However, subsequent studies have raised questions as to whether osteoblasts play a direct role in regulating HSC function. This is because the depletion of osteoblasts using genetic or chemical approaches has been reported to not significantly affect HSC numbers (Kiel et al., 2007; Visnjic et al., 2004; Zhu et al., 2007). These findings were made in biglycan-deficient mice, which have multiple metabolic defects in their bone marrow stromal cells (Kiel et al., 2007), and in transgenic mice that express herpesvirus thymidine kinase under the Col1a1 promoter treated with ganciclovir (GCV), in which osteoblast lineage cells are abrogated (Visnjic et al., 2004; Zhu et al., 2007). The conditional deletion of key cytokines, CXCL12 or SCF, from osteoblasts also did not result in significant alterations of HSC numbers in bone marrow (Ding and Morrison, 2013; Ding et al., 2012). These discrepancies regarding the osteoblastic niche could be due to the lack of specificity of the genetic promoters that mark subsets of mesenchymal lineage cells. One study suggested that CXCL12 derived from osteoblasts contributed to the development of common lymphoid progenitors (CLPs) (Ding and Morrison, 2013), whereas a recent analysis found that CXCL12 derived from osteoblasts plays no role in the support of CLPs (Greenbaum et al., 2013). Both CLPs and multipotent progenitors (MPPs) are maintained by IL7-producing stromal cells, which appear to overlap with stromal cells expressing high levels of CXCL12 (also called CXCL12-abundant reticular cells or CAR cells) suggesting that some putative HSC niches might be shared with lineage-committed progenitors (Cordeiro Gomes et al., 2016). Whether HSC niches are shared with committed progenitors will require a direct evaluation of their localization by real-time imaging.

Role of perivascular cells

Local neurotransmitters, delivered by SNS perivascular nerves tightly associated with the vasculature, regulate HSC egress from the bone marrow (Katayama et al., 2006; Méndez-Ferrer et al., 2008). This discovery led to a search for the stromal cells that are targeted by SNS nerves, leading to the identification of nestin-GFP+ cells that express very high levels of key factors known to be involved in HSC maintenance, such as SCF and CXCL12 (Méndez-Ferrer et al., 2010). Nestin-GFP+ putative niche cells physically associate with HSCs, and are enriched in mesenchymal stem cell (MSC) activity as determined by CFU-F and mesensphere formation (Glossary, Box 1), raising the possibility that the two stem cell populations of the bone marrow physically associate with each other to form a niche. Further studies have shown, using the surface markers αV integrin (CD51; ITGAV) and PDGFRα – which mark most nestin-GFP+ cells in the bone marrow – that MSC activity segregates with the expression of HSC niche factors (Pinho et al., 2013).
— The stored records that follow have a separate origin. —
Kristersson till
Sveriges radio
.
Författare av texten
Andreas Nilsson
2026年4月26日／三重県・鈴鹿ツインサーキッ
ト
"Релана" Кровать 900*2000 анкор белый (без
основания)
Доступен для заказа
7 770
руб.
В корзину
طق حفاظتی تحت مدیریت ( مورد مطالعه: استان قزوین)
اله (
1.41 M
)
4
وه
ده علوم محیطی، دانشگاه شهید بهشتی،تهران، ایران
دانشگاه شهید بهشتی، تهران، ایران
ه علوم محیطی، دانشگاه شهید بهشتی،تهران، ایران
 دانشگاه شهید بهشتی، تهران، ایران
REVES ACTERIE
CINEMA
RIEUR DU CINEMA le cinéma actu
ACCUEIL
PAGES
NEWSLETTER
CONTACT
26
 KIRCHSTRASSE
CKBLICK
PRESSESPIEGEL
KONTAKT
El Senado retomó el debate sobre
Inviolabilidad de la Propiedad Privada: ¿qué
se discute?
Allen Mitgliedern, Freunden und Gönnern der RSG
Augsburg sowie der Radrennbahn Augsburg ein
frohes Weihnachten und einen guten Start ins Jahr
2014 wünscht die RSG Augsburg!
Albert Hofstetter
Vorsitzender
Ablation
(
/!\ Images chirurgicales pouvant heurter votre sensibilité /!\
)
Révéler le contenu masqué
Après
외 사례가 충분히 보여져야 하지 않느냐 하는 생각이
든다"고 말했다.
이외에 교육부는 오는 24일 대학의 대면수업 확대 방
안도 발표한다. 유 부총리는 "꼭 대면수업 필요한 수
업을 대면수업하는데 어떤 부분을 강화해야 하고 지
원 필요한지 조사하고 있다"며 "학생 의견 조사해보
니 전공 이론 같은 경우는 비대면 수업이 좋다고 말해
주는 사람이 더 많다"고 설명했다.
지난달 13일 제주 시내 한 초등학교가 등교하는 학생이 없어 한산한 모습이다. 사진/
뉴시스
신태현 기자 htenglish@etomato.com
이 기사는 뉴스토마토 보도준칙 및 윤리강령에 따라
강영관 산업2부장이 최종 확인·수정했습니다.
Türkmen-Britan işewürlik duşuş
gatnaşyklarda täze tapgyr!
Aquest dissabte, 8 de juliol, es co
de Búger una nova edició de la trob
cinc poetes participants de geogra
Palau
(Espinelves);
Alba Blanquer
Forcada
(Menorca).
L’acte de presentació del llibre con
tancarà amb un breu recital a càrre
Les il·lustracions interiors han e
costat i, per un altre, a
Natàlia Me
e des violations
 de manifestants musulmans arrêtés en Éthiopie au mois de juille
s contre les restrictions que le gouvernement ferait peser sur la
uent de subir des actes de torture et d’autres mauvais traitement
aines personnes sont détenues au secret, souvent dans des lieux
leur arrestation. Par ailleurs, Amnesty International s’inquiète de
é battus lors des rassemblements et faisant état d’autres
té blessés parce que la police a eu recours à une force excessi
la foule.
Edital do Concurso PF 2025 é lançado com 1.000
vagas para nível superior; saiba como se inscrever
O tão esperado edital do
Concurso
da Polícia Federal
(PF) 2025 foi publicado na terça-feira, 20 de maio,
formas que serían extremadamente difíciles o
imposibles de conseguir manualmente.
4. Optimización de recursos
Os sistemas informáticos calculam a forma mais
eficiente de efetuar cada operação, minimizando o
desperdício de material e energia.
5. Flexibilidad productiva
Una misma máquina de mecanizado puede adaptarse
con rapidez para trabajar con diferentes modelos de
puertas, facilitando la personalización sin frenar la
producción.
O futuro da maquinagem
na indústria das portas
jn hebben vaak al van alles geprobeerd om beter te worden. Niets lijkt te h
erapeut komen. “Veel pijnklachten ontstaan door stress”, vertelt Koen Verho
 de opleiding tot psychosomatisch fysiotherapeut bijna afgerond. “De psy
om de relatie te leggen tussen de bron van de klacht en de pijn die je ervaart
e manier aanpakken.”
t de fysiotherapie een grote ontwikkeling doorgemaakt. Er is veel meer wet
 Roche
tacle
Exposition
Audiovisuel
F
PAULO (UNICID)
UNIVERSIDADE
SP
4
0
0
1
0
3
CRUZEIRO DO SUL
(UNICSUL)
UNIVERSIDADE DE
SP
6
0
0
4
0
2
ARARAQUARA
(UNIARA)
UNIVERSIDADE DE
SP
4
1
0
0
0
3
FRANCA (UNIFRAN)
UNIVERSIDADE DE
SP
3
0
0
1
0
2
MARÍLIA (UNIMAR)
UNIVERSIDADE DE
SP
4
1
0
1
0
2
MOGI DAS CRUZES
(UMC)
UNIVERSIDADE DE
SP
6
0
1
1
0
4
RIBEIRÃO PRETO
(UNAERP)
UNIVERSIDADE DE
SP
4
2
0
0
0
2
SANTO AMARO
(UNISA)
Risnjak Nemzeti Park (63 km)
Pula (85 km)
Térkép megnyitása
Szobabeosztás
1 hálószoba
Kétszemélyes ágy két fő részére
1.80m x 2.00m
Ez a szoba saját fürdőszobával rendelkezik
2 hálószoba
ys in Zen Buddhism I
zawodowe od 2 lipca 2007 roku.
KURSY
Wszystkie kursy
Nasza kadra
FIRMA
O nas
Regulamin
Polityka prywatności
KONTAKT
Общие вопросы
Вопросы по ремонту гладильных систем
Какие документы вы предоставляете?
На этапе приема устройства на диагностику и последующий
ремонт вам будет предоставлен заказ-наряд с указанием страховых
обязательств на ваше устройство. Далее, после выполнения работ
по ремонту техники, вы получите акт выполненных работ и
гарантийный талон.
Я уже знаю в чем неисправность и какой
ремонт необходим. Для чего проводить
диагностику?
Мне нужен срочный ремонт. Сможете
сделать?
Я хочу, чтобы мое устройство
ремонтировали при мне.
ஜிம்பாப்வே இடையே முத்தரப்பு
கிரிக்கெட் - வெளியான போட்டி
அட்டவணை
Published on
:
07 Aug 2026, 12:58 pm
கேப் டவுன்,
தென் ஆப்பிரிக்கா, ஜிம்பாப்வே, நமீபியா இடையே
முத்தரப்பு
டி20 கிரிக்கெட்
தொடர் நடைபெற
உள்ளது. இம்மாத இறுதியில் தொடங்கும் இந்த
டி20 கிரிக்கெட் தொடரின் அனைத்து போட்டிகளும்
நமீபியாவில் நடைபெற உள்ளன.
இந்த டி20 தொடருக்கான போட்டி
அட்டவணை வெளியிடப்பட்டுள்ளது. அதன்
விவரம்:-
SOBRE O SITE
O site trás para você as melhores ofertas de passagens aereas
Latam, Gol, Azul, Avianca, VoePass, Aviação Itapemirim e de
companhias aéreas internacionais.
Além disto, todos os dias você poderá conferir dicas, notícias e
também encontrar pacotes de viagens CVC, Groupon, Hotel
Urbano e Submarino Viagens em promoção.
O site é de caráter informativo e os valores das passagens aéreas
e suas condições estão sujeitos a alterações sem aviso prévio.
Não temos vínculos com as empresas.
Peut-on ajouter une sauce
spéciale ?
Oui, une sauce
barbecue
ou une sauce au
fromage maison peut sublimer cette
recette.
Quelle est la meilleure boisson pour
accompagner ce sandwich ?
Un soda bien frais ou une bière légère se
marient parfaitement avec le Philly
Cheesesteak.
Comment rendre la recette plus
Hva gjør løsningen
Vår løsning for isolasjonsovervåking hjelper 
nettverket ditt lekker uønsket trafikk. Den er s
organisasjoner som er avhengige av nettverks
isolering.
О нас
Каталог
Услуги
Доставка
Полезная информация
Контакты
This supports the idea that the niche activity (which supports HSC maintenance and expansion) and MSC activity might come from the same stromal cell subset but more specific markers are needed to demonstrate that this is indeed the case. In human bone marrow, stromal progenitors, marked by high expression of MCAM (melanoma-associated cell adhesion molecule; also known as CD146), were identified as cells that can organize and transfer hematopoietic microenvironment in vivo upon transplantation (Sacchetti et al., 2007).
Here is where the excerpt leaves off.